#### [Description of the task]
Using the entries that follow, collect the lines where the word "Teaching" appears.

#### [Data]

((

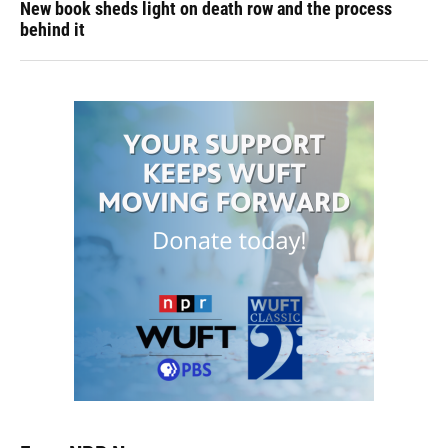
New book sheds light on death row and the process
behind it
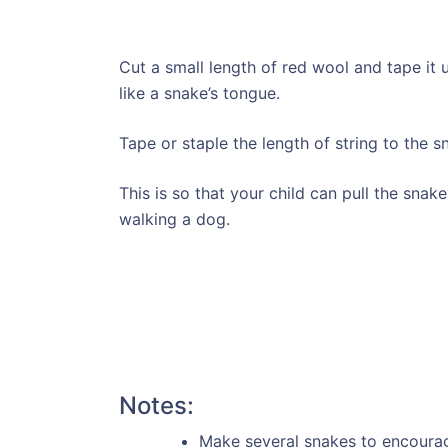
Cut a small length of red wool and tape it 
like a snake’s tongue.
Tape or staple the length of string to the s
This is so that your child can pull the snak
walking a dog.
Notes:
Make several snakes to encourage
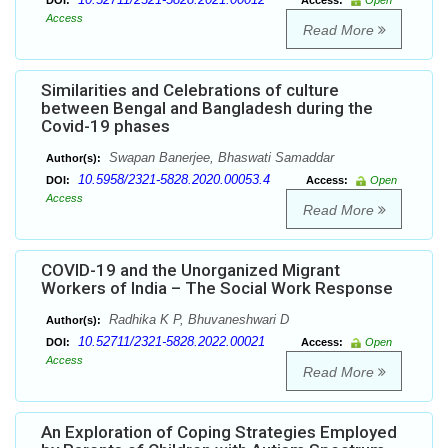
DOI:
Access:
Open
Access
Read More
Similarities and Celebrations of culture
between Bengal and Bangladesh during the
Covid-19 phases
Swapan Banerjee, Bhaswati Samaddar
Author(s):
10.5958/2321-5828.2020.00053.4
DOI:
Access:
Open
Access
Read More
COVID-19 and the Unorganized Migrant
Workers of India – The Social Work Response
Radhika K P, Bhuvaneshwari D
Author(s):
10.52711/2321-5828.2022.00021
DOI:
Access:
Open
Access
Read More
An Exploration of Coping Strategies Employed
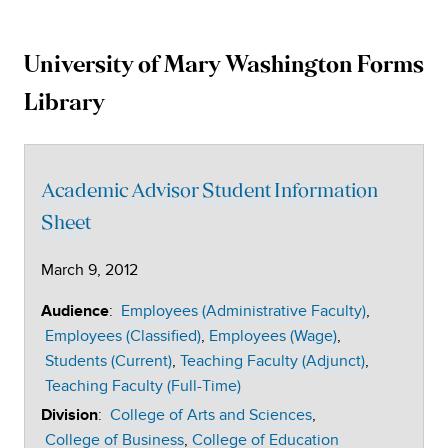
University of Mary Washington Forms
University
Library
of
Mary
Academic Advisor Student Information
Washington
Sheet
March 9, 2012
University
:
Employees (Administrative Faculty)
Audience
Document
Employees (Classified)
Employees (Wage)
Students (Current)
Teaching Faculty (Adjunct)
Repository
Teaching Faculty (Full-Time)
:
College of Arts and Sciences
Division
College of Business
College of Education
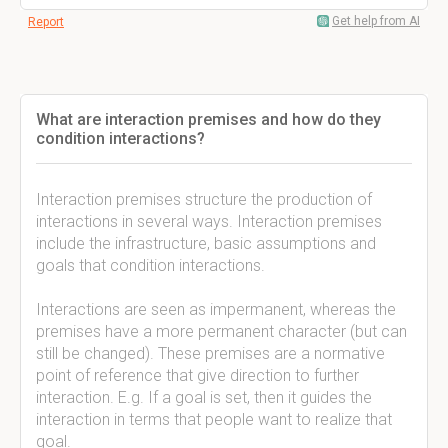
Get help from AI
Report
What are interaction premises and how do they
condition interactions?
Interaction premises structure the production of
interactions in several ways. Interaction premises
include the infrastructure, basic assumptions and
goals that condition interactions.
Interactions are seen as impermanent, whereas the
premises have a more permanent character (but can
still be changed). These premises are a normative
point of reference that give direction to further
interaction. E.g. If a goal is set, then it guides the
interaction in terms that people want to realize that
goal.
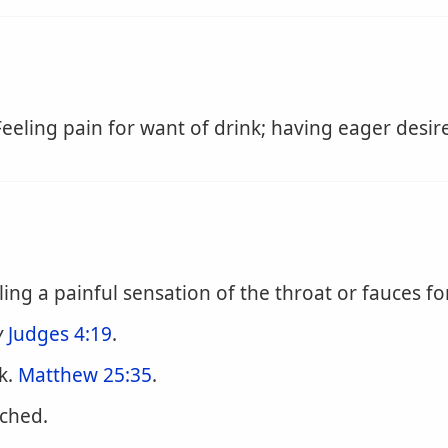
eeling pain for want of drink; having eager desire
ling a painful sensation of the throat or fauces fo
y
Judges 4:19
.
k.
Matthew 25:35
.
rched.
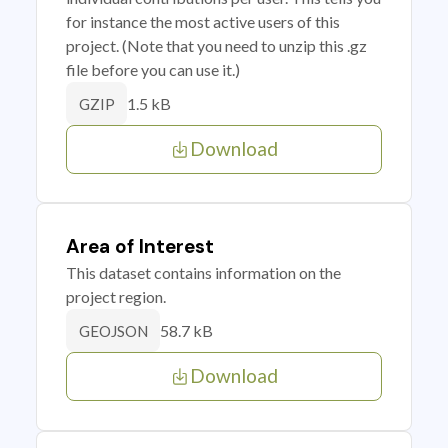
for instance the most active users of this
project. (Note that you need to unzip this .gz
file before you can use it.)
1.5 kB
GZIP
Download
Area of Interest
This dataset contains information on the
project region.
58.7 kB
GEOJSON
Download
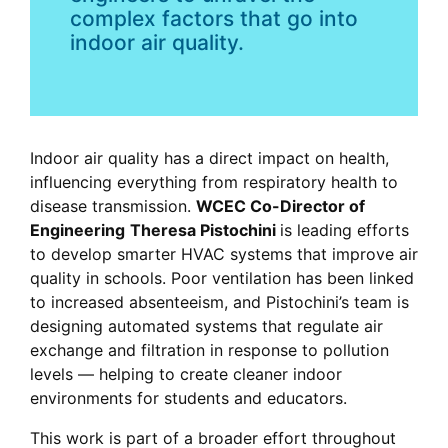
complex factors that go into
indoor air quality.
Indoor air quality has a direct impact on health,
influencing everything from respiratory health to
disease transmission.
WCEC Co-Director of
Engineering
Theresa Pistochini
is leading efforts
to develop smarter HVAC systems that improve air
quality in schools. Poor ventilation has been linked
to increased absenteeism, and Pistochini’s team is
designing automated systems that regulate air
exchange and filtration in response to pollution
levels — helping to create cleaner indoor
environments for students and educators.
This work is part of a broader effort throughout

))

#### [The completed task]
Teaching Faculty (Adjunct)
Teaching Faculty (Full-Time)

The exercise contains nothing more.